A simpler clustering system may be faster and easier to control than BERTopic.
### Better filtering before clustering
The current pre-clustering filters are cheap and rule-based. They could be improved by adding a small LLM or classifier before clustering.
Possible additions:
- A small local model that scores each comment for insight, specificity, criticism, question, correction, argument, and noise.
- A separate classifier for spam, abuse, and generic fan comments.
- Better handling of replies, so reply chains are not treated as isolated comments.
- Better detection of copied comments and repeated slogans.
- Stronger multilingual handling (Clustering in other languages already works fairly well, but a lot of the cheap filters rely on hard-coded English keywords)
This stage matters because clustering only works well if the input comments are worth clustering.
### Better filtering after clustering
The current cluster quality step uses cheap rules before LLM scoring.
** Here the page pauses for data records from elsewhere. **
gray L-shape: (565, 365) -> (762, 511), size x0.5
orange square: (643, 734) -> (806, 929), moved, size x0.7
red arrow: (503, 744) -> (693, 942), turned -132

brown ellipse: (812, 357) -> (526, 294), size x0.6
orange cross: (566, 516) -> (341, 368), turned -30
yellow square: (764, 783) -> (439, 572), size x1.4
It could be made stronger.
Possible additions:
- Penalise clusters where the representative comments do not agree with the keywords.
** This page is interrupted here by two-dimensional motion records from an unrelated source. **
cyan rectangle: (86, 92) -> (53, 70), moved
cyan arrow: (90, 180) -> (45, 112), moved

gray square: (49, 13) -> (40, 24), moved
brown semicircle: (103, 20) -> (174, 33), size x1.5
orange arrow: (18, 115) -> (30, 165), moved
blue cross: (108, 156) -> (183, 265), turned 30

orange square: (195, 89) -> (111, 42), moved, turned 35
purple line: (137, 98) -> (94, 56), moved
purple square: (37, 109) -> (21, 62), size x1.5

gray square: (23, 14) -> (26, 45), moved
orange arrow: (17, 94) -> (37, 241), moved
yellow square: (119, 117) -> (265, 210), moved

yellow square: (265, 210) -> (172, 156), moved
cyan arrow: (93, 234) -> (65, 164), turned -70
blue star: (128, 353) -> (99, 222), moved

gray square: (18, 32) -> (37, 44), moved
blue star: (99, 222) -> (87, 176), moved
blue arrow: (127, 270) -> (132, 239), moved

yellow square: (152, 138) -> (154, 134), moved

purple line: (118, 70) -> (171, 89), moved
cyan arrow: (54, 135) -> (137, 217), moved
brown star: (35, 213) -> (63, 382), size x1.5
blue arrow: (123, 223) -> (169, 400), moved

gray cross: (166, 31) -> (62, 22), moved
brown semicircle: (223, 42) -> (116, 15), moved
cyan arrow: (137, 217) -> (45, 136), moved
- Detect clusters that are mostly jokes, memes, insults, or meta-discussion.
- Split clusters that contain several unrelated arguments.
- Merge clusters that BERTopic separated but the LLM sees as the same argument.
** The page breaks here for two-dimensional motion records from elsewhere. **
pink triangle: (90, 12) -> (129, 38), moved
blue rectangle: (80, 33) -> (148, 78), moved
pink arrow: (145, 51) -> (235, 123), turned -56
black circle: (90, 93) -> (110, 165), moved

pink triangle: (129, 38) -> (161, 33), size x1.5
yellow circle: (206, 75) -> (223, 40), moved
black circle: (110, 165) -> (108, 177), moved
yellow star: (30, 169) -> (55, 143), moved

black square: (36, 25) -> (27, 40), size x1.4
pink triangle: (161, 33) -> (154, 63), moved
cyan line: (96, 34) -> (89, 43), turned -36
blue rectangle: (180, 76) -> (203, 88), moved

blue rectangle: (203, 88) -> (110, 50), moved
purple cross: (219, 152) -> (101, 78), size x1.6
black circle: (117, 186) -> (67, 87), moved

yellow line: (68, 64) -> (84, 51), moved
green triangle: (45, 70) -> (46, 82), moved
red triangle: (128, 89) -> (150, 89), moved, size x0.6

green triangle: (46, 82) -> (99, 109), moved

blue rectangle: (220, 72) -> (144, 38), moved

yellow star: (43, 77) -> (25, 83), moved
- Use a second pass to produce a final ranked list of the most useful points.
### Better summaries
The LLM summary step could be improved by changing what is sent to the model.
Possible additions:
- Include more structured metadata about each comment.
- Send a better spread of comments from each cluster, not only the top representatives.
- Ask for separate fields: main claim, supporting reasons, criticism, evidence, suggested action, and disagreement.
- Ask the LLM to state when a cluster is too noisy to summarise.
- Add a final cross-cluster summary that removes duplication between clusters.
### Better UI
The current app shows cluster cards. Useful additions would be:
- Filters for highlighted, unscored, noisy, or low-confidence clusters.
- Sorting by usefulness, size, likes, replies, or noise.
- Export to Markdown, JSON, or CSV.
- A view that shows only the best comments across all clusters.
- A way to mark bad clusters and use that feedback to tune thresholds.
### Performance work
The slowest part is usually LLM scoring. There is a strong tradeoff between performance and quality. That balance is currently already tilting a bit too much towards prioritizing performance.
### Small tuning changes
Some useful small changes:
- Tune `CHORUS_PRECLUSTER_KEEP_FRACTION` per comment volume.
- Tune `CHORUS_LLM_CLUSTER_BUDGET` for speed versus summary coverage.
- Lower `CHORUS_CLUSTER_COMMENT_CHARS` if LLM calls are too slow.
- Raise `CHORUS_PRECLUSTER_MIN_SCORE` for noisy comment sections.
- Keep more comments before clustering when comment sections are small.
- Add tests with comment threads that are multilingual, toxic, repetitive, or very large.
## License
This project is licensed under the MIT License. See `LICENSE` for details.